DIRECTIONS: Stopping right after the line with "要更换部分管道或进行焊接修复。", please reproduce the material below exactly from its first line.

EXCERPTED DATA:

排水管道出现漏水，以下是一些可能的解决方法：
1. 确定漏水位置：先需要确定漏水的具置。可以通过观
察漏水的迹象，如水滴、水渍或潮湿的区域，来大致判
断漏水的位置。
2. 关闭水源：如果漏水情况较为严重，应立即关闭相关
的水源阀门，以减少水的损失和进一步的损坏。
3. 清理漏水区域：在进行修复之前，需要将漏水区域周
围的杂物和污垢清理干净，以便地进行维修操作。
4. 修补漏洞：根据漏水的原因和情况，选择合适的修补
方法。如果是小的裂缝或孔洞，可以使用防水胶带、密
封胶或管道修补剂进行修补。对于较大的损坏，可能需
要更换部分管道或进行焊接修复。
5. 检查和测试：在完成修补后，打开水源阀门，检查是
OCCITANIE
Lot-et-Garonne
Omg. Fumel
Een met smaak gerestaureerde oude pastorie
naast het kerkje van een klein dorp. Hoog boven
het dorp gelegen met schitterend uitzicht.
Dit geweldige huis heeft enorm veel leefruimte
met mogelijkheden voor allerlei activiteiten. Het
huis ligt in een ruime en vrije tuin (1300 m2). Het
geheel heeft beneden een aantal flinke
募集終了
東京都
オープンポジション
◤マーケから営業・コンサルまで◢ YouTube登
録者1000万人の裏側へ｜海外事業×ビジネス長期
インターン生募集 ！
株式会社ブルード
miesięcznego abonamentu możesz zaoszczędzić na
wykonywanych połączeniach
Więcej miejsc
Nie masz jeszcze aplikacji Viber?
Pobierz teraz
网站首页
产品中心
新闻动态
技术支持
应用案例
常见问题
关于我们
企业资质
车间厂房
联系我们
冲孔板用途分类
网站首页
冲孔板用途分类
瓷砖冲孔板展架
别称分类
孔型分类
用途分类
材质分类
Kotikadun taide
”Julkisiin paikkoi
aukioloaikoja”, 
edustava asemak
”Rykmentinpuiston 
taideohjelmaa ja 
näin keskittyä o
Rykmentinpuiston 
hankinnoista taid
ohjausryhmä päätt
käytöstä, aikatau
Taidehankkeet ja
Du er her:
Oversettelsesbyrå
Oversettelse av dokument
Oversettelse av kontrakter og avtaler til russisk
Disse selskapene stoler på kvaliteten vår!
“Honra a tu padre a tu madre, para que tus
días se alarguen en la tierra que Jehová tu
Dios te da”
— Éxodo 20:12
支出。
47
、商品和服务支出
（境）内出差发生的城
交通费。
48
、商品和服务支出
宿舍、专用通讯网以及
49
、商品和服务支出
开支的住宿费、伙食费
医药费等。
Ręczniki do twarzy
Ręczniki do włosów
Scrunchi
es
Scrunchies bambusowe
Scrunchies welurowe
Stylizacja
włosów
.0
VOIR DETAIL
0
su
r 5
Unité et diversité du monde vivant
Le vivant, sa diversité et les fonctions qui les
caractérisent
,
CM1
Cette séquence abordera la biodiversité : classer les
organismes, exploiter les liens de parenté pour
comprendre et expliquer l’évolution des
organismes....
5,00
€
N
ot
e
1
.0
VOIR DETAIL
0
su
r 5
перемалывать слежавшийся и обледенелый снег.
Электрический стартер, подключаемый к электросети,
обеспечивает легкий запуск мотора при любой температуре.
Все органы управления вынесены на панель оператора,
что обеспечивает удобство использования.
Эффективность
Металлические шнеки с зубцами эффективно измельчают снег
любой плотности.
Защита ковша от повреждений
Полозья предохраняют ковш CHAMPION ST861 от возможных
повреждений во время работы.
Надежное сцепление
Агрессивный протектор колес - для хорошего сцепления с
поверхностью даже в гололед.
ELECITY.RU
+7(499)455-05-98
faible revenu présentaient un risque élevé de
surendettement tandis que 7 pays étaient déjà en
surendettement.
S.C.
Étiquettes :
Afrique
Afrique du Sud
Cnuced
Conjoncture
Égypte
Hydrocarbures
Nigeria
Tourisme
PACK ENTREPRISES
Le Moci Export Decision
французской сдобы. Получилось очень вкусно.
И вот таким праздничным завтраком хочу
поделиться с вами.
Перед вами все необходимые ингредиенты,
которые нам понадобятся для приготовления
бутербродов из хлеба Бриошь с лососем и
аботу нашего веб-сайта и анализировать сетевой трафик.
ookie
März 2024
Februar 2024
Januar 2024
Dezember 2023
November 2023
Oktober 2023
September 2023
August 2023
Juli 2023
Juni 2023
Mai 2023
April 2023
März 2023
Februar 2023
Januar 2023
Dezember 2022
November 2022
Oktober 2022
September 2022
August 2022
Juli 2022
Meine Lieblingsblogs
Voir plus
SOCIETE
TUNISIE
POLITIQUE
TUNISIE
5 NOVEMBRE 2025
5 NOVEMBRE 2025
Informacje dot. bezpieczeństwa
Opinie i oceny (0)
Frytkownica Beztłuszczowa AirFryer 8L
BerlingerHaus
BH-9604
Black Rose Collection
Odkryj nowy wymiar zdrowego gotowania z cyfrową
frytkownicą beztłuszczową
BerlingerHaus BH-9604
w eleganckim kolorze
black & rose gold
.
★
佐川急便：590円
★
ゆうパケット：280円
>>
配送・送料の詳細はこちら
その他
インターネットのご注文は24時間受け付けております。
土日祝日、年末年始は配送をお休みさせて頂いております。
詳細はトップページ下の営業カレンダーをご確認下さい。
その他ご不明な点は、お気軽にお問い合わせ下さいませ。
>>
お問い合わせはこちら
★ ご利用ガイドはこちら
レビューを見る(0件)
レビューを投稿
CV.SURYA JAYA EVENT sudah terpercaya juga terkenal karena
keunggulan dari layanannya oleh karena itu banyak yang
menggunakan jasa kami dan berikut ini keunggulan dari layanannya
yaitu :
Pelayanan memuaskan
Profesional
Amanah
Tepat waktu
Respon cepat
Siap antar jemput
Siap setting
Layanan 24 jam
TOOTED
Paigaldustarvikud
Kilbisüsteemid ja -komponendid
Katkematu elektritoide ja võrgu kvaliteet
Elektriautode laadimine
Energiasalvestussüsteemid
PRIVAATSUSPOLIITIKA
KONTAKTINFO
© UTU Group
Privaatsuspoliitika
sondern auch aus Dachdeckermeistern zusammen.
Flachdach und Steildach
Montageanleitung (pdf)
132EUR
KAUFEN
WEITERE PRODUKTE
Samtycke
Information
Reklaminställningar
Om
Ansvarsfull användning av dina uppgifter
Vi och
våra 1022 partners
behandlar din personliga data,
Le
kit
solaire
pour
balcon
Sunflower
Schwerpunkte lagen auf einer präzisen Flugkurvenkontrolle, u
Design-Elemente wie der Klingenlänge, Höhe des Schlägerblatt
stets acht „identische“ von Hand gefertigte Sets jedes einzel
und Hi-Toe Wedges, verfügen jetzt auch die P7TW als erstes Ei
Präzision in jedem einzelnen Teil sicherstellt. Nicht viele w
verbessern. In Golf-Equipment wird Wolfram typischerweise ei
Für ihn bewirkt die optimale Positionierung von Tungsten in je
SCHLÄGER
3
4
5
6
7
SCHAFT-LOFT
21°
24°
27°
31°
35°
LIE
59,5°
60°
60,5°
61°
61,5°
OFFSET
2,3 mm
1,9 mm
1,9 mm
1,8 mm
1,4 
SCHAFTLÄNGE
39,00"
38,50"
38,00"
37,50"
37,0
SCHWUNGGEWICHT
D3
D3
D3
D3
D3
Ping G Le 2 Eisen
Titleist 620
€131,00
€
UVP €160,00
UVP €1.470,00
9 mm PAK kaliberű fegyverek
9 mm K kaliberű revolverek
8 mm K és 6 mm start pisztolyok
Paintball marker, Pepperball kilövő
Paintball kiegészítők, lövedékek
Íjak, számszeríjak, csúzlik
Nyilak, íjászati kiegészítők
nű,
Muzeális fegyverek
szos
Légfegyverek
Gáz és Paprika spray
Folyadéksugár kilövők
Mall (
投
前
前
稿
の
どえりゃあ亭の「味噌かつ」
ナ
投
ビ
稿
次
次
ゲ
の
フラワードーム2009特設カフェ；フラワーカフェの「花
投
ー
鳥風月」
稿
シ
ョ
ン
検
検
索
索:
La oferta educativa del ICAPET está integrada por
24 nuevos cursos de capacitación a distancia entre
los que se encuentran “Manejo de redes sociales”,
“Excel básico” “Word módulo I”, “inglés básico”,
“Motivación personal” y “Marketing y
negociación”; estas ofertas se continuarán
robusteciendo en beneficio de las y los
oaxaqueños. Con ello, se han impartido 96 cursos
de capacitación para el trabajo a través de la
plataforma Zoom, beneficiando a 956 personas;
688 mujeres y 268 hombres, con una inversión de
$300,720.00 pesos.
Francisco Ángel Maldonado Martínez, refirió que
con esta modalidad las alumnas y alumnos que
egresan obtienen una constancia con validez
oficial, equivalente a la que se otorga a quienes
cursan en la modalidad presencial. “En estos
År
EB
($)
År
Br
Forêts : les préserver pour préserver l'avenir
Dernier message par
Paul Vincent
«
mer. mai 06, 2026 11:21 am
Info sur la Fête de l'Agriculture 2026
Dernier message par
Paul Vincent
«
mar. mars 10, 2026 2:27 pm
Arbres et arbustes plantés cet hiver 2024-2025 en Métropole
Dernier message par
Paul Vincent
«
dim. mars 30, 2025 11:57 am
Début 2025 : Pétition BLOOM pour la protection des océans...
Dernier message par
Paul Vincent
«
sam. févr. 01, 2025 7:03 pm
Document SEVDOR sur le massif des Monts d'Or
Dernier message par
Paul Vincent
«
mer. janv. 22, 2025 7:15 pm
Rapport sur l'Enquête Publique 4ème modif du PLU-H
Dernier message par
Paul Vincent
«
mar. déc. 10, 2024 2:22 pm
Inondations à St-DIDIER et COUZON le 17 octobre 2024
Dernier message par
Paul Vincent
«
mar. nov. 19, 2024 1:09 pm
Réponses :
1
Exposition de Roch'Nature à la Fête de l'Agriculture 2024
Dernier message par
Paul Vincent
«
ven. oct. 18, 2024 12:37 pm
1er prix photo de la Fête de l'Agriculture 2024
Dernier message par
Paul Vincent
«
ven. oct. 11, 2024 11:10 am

REPLY TO THE TASK:
排水管道出现漏水，以下是一些可能的解决方法：
1. 确定漏水位置：先需要确定漏水的具置。可以通过观
察漏水的迹象，如水滴、水渍或潮湿的区域，来大致判
断漏水的位置。
2. 关闭水源：如果漏水情况较为严重，应立即关闭相关
的水源阀门，以减少水的损失和进一步的损坏。
3. 清理漏水区域：在进行修复之前，需要将漏水区域周
围的杂物和污垢清理干净，以便地进行维修操作。
4. 修补漏洞：根据漏水的原因和情况，选择合适的修补
方法。如果是小的裂缝或孔洞，可以使用防水胶带、密
封胶或管道修补剂进行修补。对于较大的损坏，可能需
要更换部分管道或进行焊接修复。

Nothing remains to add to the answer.